О, грусть; о, горечь спокойного предвидения! О, невосполнимость украденных иллюзий и тщетность поиска паллиативов!
О ч-чёрт!!
Какое же могло быть впереди счастье, когда склонённый таки хитростью, вином, женской лаской и коварством к исполнению обряда defloration[85] злой мальчик немного подвигался в сжавшейся, словно комок мускулов и нервов, супруге, вышел из неё и сказал преспокойным, чуть западающим на согласных звуках голосом:
— Ну уж нет, увольте великодушно! — как если бы речь шла о том, что ему предложили попробовать яблоко, пришедшееся, однако, не по вкусу привередливому дегустатору.

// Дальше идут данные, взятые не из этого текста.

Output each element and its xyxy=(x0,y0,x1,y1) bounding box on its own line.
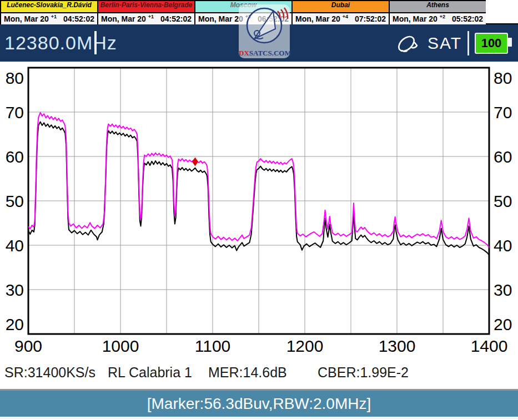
clocks-filler xyxy=(486,0,518,23)
clock-utc-offset: +1 xyxy=(148,13,154,19)
clock-utc-offset: +4 xyxy=(343,13,348,19)
clock-utc-offset: +1 xyxy=(51,13,57,19)
clock-time-row: Mon, Mar 20 +1 04:52:02 xyxy=(98,13,194,24)
cber-value: CBER:1.99E-2 xyxy=(318,365,409,381)
y-axis-tick-label-left: 70 xyxy=(6,103,24,122)
clock-utc-offset: +3 xyxy=(245,13,251,19)
battery-nub xyxy=(508,38,512,47)
y-axis-tick-label-left: 30 xyxy=(6,281,24,299)
world-clocks-strip: Lučenec-Slovakia_R.Dávid Mon, Mar 20 +1 … xyxy=(0,0,518,24)
x-axis-tick-label: 1300 xyxy=(379,337,416,355)
bottom-strip xyxy=(0,417,518,419)
clock-cell-lucenec: Lučenec-Slovakia_R.Dávid Mon, Mar 20 +1 … xyxy=(0,0,97,23)
y-axis-tick-label-right: 40 xyxy=(494,236,512,255)
text-cursor xyxy=(94,31,97,54)
sat-status-cluster: SAT 100 xyxy=(395,24,514,62)
clock-date: Mon, Mar 20 xyxy=(295,14,340,23)
clock-utc-offset: +2 xyxy=(440,13,445,19)
frequency-display[interactable]: 12380.0MHz xyxy=(4,32,117,54)
clock-date: Mon, Mar 20 xyxy=(101,14,146,23)
spectrum-chart[interactable]: 8080707060605050404030302020900100011001… xyxy=(0,62,518,358)
satellite-dish-icon xyxy=(395,29,421,57)
y-axis-tick-label-right: 80 xyxy=(494,69,512,87)
y-axis-tick-label-left: 20 xyxy=(6,315,24,333)
y-axis-tick-label-right: 50 xyxy=(494,192,512,210)
clock-cell-athens: Athens Mon, Mar 20 +2 05:52:02 xyxy=(389,0,486,23)
clock-city-name: Moscow xyxy=(195,1,291,13)
x-axis-tick-label: 900 xyxy=(14,337,42,355)
symbol-rate-value: SR:31400KS/s xyxy=(4,365,95,381)
marker-diamond[interactable] xyxy=(192,158,198,166)
y-axis-tick-label-left: 80 xyxy=(6,69,24,87)
clock-cell-dubai: Dubai Mon, Mar 20 +4 07:52:02 xyxy=(291,0,389,23)
y-axis-tick-label-right: 70 xyxy=(494,103,512,122)
channel-name: RL Calabria 1 xyxy=(108,365,192,381)
y-axis-tick-label-right: 30 xyxy=(494,281,512,299)
clock-time: 06:52:02 xyxy=(258,14,289,23)
clock-time-row: Mon, Mar 20 +1 04:52:02 xyxy=(1,13,97,24)
clock-date: Mon, Mar 20 xyxy=(393,14,437,23)
toolbar: 12380.0MHz SAT 100 xyxy=(0,24,518,62)
clock-time: 07:52:02 xyxy=(355,14,386,23)
battery-indicator: 100 xyxy=(475,33,508,54)
mer-value: MER:14.6dB xyxy=(208,365,287,381)
clock-cell-moscow: Moscow Mon, Mar 20 +3 06:52:02 xyxy=(194,0,291,23)
clock-time-row: Mon, Mar 20 +4 07:52:02 xyxy=(293,13,389,24)
spectrum-chart-area: 8080707060605050404030302020900100011001… xyxy=(0,62,518,358)
toolbar-divider xyxy=(467,31,469,55)
marker-readout: [Marker:56.3dBuv,RBW:2.0MHz] xyxy=(147,395,371,413)
y-axis-tick-label-left: 40 xyxy=(6,236,24,255)
status-line: SR:31400KS/s RL Calabria 1 MER:14.6dB CB… xyxy=(0,358,518,389)
y-axis-tick-label-right: 60 xyxy=(494,148,512,166)
x-axis-tick-label: 1200 xyxy=(286,337,324,355)
clock-cell-berlin: Berlin-Paris-Vienna-Belgrade Mon, Mar 20… xyxy=(97,0,194,23)
clock-time-row: Mon, Mar 20 +3 06:52:02 xyxy=(195,13,291,24)
marker-bar: [Marker:56.3dBuv,RBW:2.0MHz] xyxy=(0,391,518,417)
clock-time: 04:52:02 xyxy=(160,14,192,23)
clock-time-row: Mon, Mar 20 +2 05:52:02 xyxy=(390,13,486,24)
clock-date: Mon, Mar 20 xyxy=(4,14,49,23)
clock-date: Mon, Mar 20 xyxy=(198,14,243,23)
clock-city-name: Berlin-Paris-Vienna-Belgrade xyxy=(98,1,194,13)
battery-level: 100 xyxy=(481,36,502,50)
x-axis-tick-label: 1000 xyxy=(102,337,139,355)
sat-label: SAT xyxy=(428,34,462,53)
clock-time: 04:52:02 xyxy=(63,14,94,23)
clock-time: 05:52:02 xyxy=(452,14,483,23)
x-axis-tick-label: 1100 xyxy=(195,337,231,355)
y-axis-tick-label-right: 20 xyxy=(494,315,512,333)
clock-city-name: Athens xyxy=(390,1,486,13)
clock-city-name: Lučenec-Slovakia_R.Dávid xyxy=(1,1,97,13)
y-axis-tick-label-left: 50 xyxy=(6,192,24,210)
y-axis-tick-label-left: 60 xyxy=(6,148,24,166)
clock-city-name: Dubai xyxy=(293,1,389,13)
x-axis-tick-label: 1400 xyxy=(471,337,508,355)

— Ваше высочество, хоть до конца-то доведите начатое! — плачущим голосом пробовала упросить его супруга, добившаяся, правда, совершенно иного результата.
Оправив на себе ночную рубашку, просторную и красиво расшитую на груди, из-под которой торчали две голубоватые худенькие ноги, Пётр вдруг рассердился:
— Я сам лучше вас понимаю, что мне делать! Захочу — сделаю, а не захочу — ни вы и вообще никто не заставит меня, это вам понятно?! — Расходясь всё больше и больше, распаляясь от звука собственного голоса, он легко перебрался в следующий регистр и уже буквально кричал Екатерине в лицо: — И не смейте никогда меня учить!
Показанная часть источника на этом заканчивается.